** Aim of the exercise **
Down to the final line, print the records again exactly.

** Records shown **

--- START ---

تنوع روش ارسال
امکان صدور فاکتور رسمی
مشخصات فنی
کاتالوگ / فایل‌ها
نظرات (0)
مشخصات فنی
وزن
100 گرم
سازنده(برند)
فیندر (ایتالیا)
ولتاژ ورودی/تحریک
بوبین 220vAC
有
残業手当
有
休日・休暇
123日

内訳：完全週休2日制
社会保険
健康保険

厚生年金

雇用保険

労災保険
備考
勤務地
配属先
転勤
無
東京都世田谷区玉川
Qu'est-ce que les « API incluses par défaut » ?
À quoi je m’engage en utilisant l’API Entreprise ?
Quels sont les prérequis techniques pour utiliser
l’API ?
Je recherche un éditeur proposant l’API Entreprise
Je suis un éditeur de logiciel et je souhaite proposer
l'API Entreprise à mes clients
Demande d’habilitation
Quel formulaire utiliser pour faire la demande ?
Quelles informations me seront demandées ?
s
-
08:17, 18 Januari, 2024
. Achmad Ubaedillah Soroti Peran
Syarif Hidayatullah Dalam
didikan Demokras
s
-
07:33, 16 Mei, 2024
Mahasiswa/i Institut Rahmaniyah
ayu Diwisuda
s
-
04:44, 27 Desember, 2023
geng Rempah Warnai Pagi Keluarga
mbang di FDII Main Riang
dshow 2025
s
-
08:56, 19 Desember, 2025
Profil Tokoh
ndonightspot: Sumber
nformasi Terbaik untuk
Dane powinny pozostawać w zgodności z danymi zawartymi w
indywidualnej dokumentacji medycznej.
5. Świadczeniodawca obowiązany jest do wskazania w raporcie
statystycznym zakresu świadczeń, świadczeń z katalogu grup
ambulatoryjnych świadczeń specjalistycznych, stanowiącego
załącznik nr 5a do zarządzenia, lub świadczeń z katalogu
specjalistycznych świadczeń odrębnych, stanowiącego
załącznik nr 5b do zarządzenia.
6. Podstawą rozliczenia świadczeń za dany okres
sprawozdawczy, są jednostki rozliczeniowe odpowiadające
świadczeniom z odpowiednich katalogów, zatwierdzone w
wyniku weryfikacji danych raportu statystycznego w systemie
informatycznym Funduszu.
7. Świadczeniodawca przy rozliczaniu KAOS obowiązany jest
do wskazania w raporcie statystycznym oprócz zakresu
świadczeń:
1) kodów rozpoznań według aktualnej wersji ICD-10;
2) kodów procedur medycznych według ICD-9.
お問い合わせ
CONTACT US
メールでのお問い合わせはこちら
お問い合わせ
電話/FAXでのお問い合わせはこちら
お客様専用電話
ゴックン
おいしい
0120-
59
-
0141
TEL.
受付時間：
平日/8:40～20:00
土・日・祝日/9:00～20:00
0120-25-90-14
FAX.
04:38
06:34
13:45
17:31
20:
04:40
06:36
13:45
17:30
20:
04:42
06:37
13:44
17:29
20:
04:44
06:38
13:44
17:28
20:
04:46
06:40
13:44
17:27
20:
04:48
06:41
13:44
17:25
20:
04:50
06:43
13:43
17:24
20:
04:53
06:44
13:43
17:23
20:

--- END ---

** Exercise response **
تنوع روش ارسال
امکان صدور فاکتور رسمی
مشخصات فنی
کاتالوگ / فایل‌ها
نظرات (0)
مشخصات فنی
وزن
100 گرم
سازنده(برند)
فیندر (ایتالیا)
ولتاژ ورودی/تحریک
بوبین 220vAC
有
残業手当
有
休日・休暇
123日

内訳：完全週休2日制
社会保険
健康保険

厚生年金

雇用保険

労災保険
備考
勤務地
配属先
転勤
無
東京都世田谷区玉川
Qu'est-ce que les « API incluses par défaut » ?
À quoi je m’engage en utilisant l’API Entreprise ?
Quels sont les prérequis techniques pour utiliser
l’API ?
Je recherche un éditeur proposant l’API Entreprise
Je suis un éditeur de logiciel et je souhaite proposer
l'API Entreprise à mes clients
Demande d’habilitation
Quel formulaire utiliser pour faire la demande ?
Quelles informations me seront demandées ?
s
-
08:17, 18 Januari, 2024
. Achmad Ubaedillah Soroti Peran
Syarif Hidayatullah Dalam
didikan Demokras
s
-
07:33, 16 Mei, 2024
Mahasiswa/i Institut Rahmaniyah
ayu Diwisuda
s
-
04:44, 27 Desember, 2023
geng Rempah Warnai Pagi Keluarga
mbang di FDII Main Riang
dshow 2025
s
-
08:56, 19 Desember, 2025
Profil Tokoh
ndonightspot: Sumber
nformasi Terbaik untuk
Dane powinny pozostawać w zgodności z danymi zawartymi w
indywidualnej dokumentacji medycznej.
5. Świadczeniodawca obowiązany jest do wskazania w raporcie
statystycznym zakresu świadczeń, świadczeń z katalogu grup
ambulatoryjnych świadczeń specjalistycznych, stanowiącego
załącznik nr 5a do zarządzenia, lub świadczeń z katalogu
specjalistycznych świadczeń odrębnych, stanowiącego
załącznik nr 5b do zarządzenia.
6. Podstawą rozliczenia świadczeń za dany okres
sprawozdawczy, są jednostki rozliczeniowe odpowiadające
świadczeniom z odpowiednich katalogów, zatwierdzone w
wyniku weryfikacji danych raportu statystycznego w systemie
informatycznym Funduszu.
7. Świadczeniodawca przy rozliczaniu KAOS obowiązany jest
do wskazania w raporcie statystycznym oprócz zakresu
świadczeń:
1) kodów rozpoznań według aktualnej wersji ICD-10;
2) kodów procedur medycznych według ICD-9.
お問い合わせ
CONTACT US
メールでのお問い合わせはこちら
お問い合わせ
電話/FAXでのお問い合わせはこちら
お客様専用電話
ゴックン
おいしい
0120-
59
-
0141
TEL.
受付時間：
平日/8:40～20:00
土・日・祝日/9:00～20:00
0120-25-90-14
FAX.
04:38
06:34
13:45
17:31
20:
04:40
06:36
13:45
17:30
20:
04:42
06:37
13:44
17:29
20:
04:44
06:38
13:44
17:28
20:
04:46
06:40
13:44
17:27
20:
04:48
06:41
13:44
17:25
20:
04:50
06:43
13:43
17:24
20:
04:53
06:44
13:43
17:23
20:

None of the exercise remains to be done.